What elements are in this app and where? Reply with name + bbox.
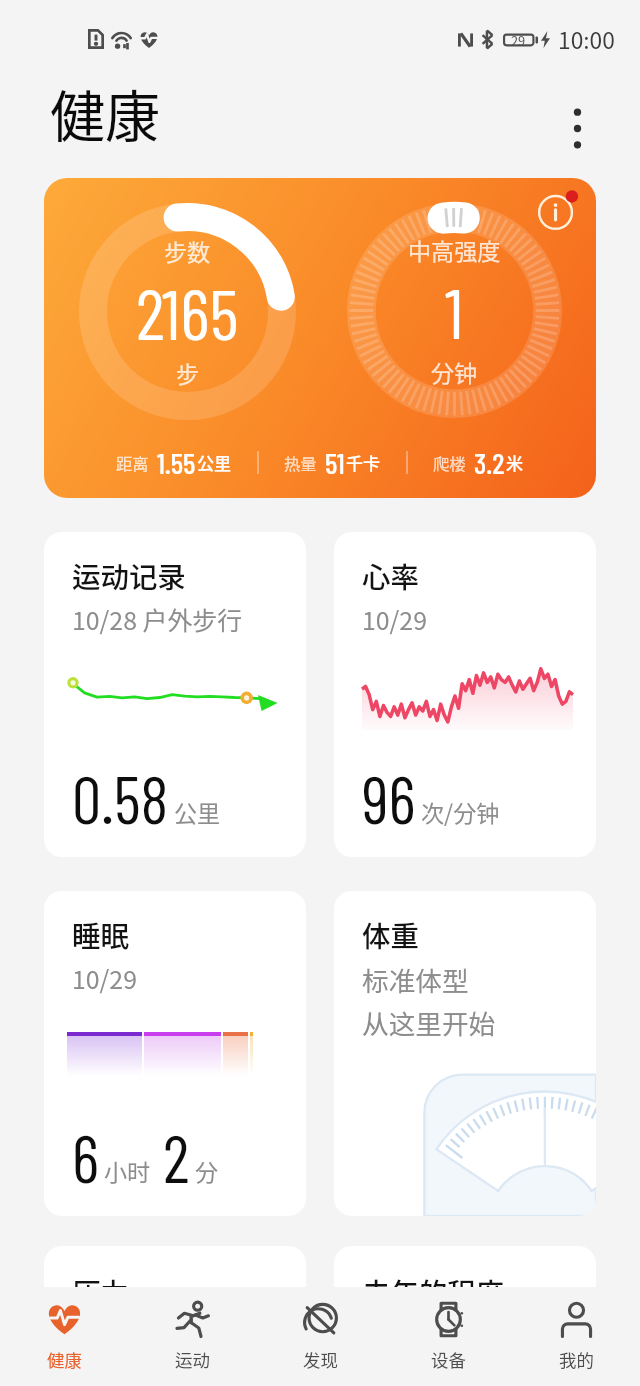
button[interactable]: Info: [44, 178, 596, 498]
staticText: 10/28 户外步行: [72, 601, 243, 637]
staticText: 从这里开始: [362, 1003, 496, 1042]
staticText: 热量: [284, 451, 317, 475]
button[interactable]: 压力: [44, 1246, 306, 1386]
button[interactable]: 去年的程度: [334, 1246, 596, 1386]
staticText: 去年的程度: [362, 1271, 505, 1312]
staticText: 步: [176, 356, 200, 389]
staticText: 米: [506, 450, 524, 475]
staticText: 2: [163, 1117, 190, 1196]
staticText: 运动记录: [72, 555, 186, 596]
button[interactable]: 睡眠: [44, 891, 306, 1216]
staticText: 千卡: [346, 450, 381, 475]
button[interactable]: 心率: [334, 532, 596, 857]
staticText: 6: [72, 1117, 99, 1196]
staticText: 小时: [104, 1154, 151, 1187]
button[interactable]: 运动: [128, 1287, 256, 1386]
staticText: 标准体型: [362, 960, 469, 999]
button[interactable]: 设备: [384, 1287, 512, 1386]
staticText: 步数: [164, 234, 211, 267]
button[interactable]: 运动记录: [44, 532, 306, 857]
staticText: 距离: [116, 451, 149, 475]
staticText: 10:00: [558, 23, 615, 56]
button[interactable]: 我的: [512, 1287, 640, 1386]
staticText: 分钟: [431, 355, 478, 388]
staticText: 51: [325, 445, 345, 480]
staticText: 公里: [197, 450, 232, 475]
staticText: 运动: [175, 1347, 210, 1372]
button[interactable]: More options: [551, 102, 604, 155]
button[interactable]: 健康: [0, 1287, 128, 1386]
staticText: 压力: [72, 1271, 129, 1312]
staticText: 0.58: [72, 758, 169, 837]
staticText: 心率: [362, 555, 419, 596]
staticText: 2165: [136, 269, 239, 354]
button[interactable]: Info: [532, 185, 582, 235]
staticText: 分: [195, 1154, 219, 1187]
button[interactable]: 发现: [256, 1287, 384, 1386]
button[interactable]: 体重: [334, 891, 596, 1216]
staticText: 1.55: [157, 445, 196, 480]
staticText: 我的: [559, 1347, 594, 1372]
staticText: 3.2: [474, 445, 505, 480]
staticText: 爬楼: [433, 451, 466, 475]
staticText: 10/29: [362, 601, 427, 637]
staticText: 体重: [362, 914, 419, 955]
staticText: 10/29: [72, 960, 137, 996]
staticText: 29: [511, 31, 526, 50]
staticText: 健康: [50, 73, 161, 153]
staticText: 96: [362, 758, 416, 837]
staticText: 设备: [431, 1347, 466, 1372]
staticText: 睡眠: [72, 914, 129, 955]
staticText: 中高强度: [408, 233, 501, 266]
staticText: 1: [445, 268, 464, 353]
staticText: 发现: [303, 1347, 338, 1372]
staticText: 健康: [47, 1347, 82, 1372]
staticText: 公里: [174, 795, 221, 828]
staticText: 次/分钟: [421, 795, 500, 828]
· · · · · · ·
**THE TASK:** Every line of the data above that includes "Info" should be listed.

**WRITTEN SOLUTION:**
button[interactable]: Info: [44, 178, 596, 498]
button[interactable]: Info: [532, 185, 582, 235]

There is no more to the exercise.